Dataset entries
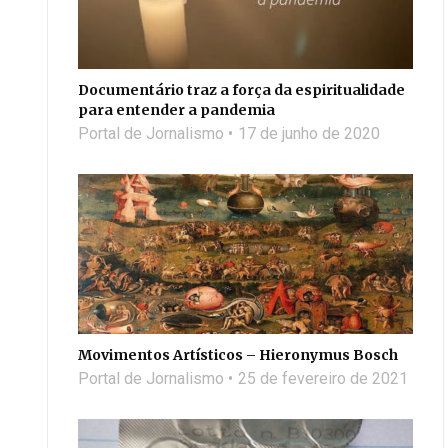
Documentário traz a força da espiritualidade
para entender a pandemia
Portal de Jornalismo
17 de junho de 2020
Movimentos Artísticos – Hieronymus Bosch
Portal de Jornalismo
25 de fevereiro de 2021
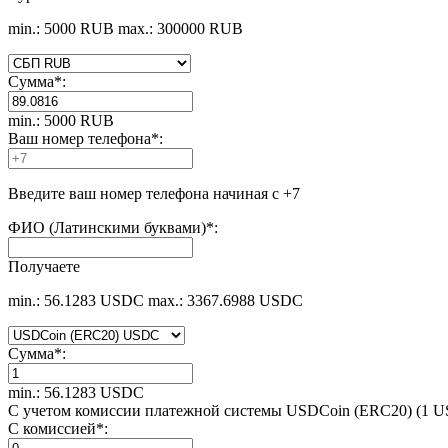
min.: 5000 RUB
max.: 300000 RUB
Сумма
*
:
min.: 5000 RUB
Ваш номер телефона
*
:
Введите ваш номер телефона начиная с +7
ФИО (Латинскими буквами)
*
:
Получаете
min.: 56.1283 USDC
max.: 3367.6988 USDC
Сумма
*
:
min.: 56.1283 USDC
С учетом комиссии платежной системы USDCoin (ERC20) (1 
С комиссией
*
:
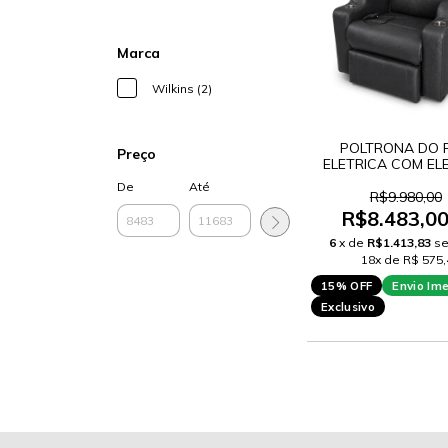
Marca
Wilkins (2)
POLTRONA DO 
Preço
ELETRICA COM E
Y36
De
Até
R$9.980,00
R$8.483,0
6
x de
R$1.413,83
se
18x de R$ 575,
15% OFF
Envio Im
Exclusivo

---

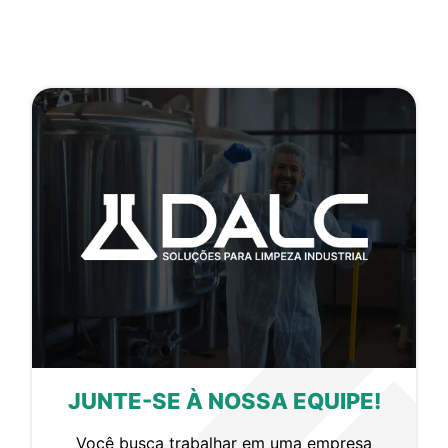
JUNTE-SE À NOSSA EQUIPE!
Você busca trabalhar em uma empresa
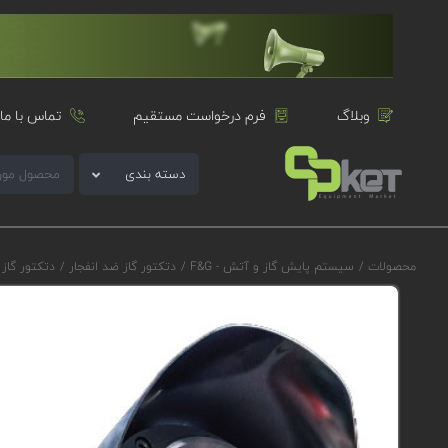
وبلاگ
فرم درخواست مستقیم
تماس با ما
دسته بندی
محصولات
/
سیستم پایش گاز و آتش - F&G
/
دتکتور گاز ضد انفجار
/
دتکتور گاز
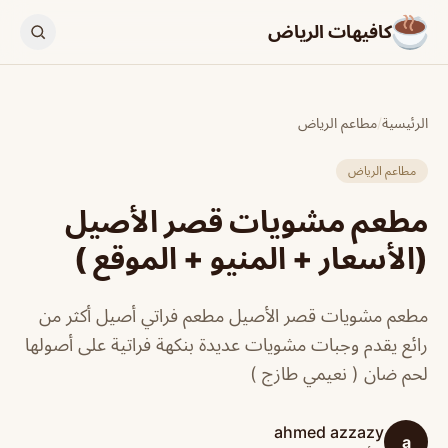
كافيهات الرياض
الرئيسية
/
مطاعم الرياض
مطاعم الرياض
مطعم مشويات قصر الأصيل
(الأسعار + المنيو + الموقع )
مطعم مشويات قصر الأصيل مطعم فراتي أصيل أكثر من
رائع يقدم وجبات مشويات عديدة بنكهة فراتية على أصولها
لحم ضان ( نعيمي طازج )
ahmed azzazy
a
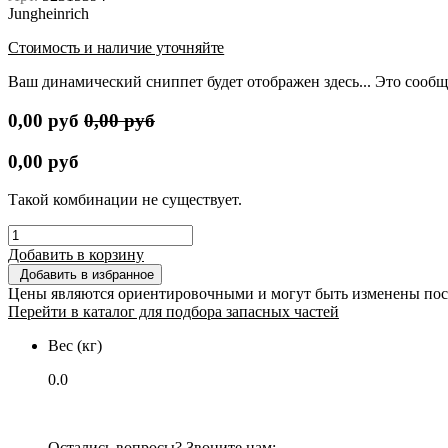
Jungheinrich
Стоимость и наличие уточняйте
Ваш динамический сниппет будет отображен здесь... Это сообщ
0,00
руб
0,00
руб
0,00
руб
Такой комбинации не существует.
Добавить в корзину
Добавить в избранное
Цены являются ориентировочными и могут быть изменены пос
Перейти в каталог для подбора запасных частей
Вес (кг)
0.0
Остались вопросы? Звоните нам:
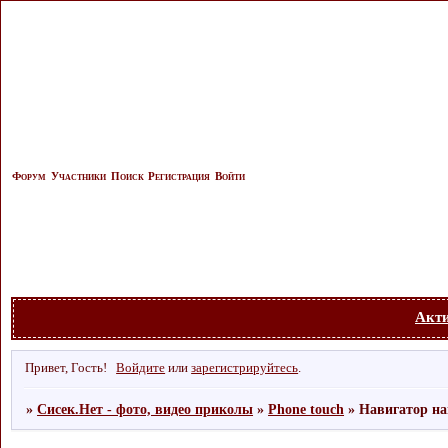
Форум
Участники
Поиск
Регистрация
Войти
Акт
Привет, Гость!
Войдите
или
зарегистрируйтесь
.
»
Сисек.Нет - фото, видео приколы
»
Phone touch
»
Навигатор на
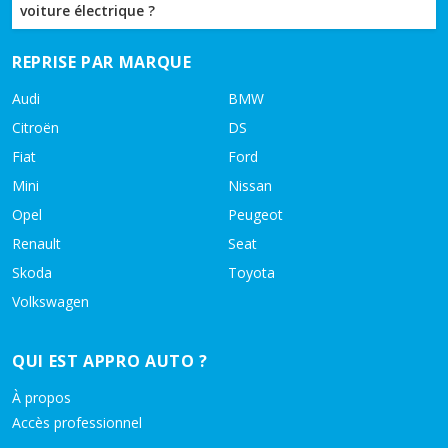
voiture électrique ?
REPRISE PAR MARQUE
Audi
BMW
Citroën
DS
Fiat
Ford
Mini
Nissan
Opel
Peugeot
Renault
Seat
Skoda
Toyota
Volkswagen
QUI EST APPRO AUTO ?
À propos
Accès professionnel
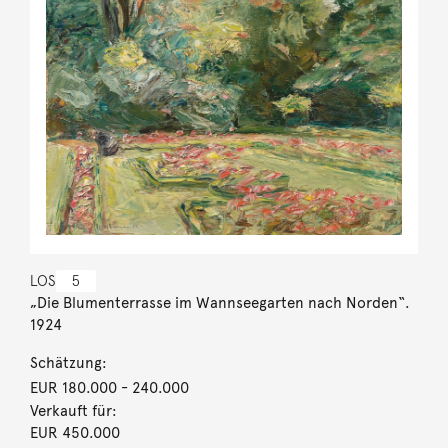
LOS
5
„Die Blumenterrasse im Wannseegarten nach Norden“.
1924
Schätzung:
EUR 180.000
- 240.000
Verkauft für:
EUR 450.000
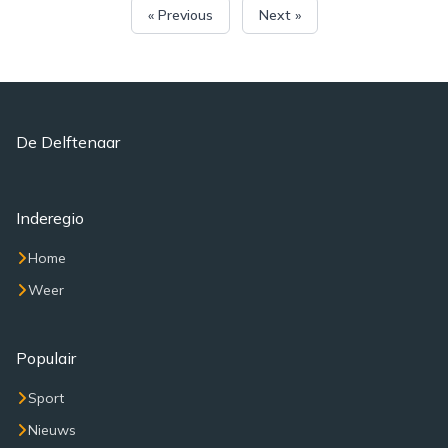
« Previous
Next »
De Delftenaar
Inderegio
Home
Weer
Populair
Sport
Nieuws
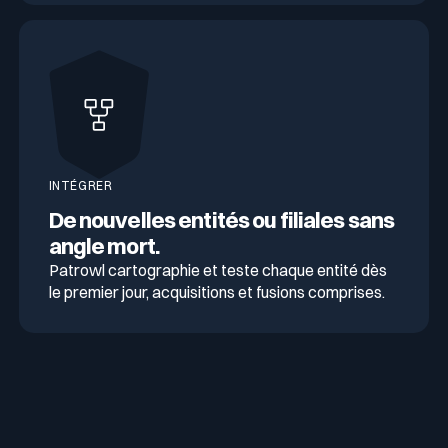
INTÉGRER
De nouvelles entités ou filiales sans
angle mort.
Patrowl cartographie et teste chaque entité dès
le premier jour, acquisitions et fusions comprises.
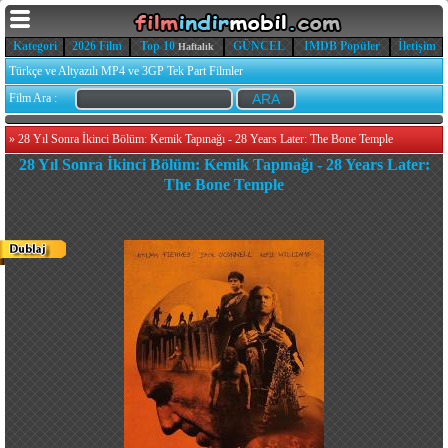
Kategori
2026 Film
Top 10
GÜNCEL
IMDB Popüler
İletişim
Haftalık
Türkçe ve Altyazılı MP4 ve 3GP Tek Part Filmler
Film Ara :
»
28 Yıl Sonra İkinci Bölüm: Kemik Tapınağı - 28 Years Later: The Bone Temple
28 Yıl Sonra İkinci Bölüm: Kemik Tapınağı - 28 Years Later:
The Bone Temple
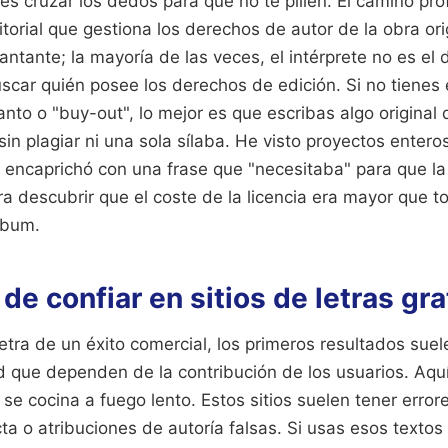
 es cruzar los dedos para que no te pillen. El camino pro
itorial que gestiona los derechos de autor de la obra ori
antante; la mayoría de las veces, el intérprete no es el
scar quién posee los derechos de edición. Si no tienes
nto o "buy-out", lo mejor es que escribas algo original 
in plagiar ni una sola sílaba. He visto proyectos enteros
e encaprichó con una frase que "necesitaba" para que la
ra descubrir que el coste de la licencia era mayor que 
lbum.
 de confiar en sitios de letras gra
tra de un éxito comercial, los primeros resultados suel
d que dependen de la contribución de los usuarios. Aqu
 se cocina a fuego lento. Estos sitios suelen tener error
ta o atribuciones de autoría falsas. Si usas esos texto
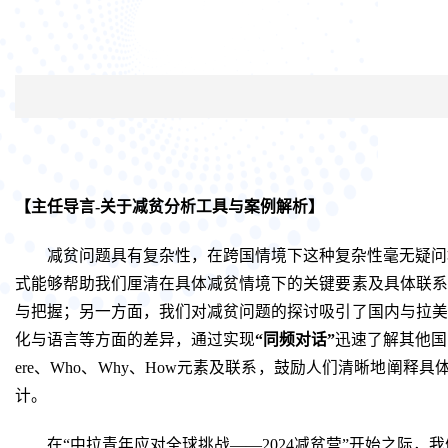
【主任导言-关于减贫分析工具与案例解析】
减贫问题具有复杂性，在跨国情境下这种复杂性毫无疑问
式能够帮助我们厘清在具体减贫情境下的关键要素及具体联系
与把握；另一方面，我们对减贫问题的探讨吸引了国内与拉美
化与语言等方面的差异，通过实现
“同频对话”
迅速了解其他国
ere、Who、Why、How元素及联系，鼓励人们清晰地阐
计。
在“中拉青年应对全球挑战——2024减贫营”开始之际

---

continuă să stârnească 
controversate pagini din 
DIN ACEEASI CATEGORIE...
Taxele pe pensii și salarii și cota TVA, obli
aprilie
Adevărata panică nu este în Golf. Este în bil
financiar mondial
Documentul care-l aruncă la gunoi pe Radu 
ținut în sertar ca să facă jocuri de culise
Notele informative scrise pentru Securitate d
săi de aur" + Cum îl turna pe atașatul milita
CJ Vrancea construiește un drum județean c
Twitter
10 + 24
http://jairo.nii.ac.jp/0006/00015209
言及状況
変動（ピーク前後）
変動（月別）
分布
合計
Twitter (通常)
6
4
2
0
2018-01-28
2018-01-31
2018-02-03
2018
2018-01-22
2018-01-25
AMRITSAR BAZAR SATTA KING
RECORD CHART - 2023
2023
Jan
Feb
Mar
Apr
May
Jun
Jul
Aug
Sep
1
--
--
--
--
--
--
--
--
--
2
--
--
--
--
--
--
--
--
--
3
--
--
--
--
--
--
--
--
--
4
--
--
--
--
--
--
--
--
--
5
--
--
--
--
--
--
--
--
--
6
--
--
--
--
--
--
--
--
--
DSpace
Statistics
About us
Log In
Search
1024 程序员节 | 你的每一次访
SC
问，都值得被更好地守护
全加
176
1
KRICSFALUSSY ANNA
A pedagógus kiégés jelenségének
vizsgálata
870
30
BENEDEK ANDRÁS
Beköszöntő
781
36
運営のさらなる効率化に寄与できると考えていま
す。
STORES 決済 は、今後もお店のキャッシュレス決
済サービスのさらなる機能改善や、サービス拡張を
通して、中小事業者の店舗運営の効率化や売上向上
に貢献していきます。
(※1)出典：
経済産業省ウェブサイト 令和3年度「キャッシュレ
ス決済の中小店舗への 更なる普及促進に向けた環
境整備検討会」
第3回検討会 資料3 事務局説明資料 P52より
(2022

> **Task directions**: Transcribe the lines above exactly, beginning at the one with "Навигатор на" and ending at the one with "antante; la mayoría". Include both; exclude the pictures.

> **Response**:
Навигатор на
voiture électrique ?
REPRISE PAR MARQUE
Audi
BMW
Citroën
DS
Fiat
Ford
Mini
Nissan
Opel
Peugeot
Renault
Seat
Skoda
Toyota
Volkswagen
QUI EST APPRO AUTO ?
À propos
Accès professionnel
LOS
5
„Die Blumenterrasse im Wannseegarten nach Norden“.
1924
Schätzung:
EUR 180.000
- 240.000
Verkauft für:
EUR 450.000
« Previous
Next »
De Delftenaar
Inderegio
Home
Weer
Populair
Sport
Nieuws
INTÉGRER
De nouvelles entités ou filiales sans
angle mort.
Patrowl cartographie et teste chaque entité dès
le premier jour, acquisitions et fusions comprises.
Kategori
2026 Film
Top 10
GÜNCEL
IMDB Popüler
İletişim
Haftalık
Türkçe ve Altyazılı MP4 ve 3GP Tek Part Filmler
Film Ara :
»
28 Yıl Sonra İkinci Bölüm: Kemik Tapınağı - 28 Years Later: The Bone Temple
28 Yıl Sonra İkinci Bölüm: Kemik Tapınağı - 28 Years Later:
The Bone Temple
 es cruzar los dedos para que no te pillen. El camino pro
itorial que gestiona los derechos de autor de la obra ori
antante; la mayoría de las veces, el intérprete no es el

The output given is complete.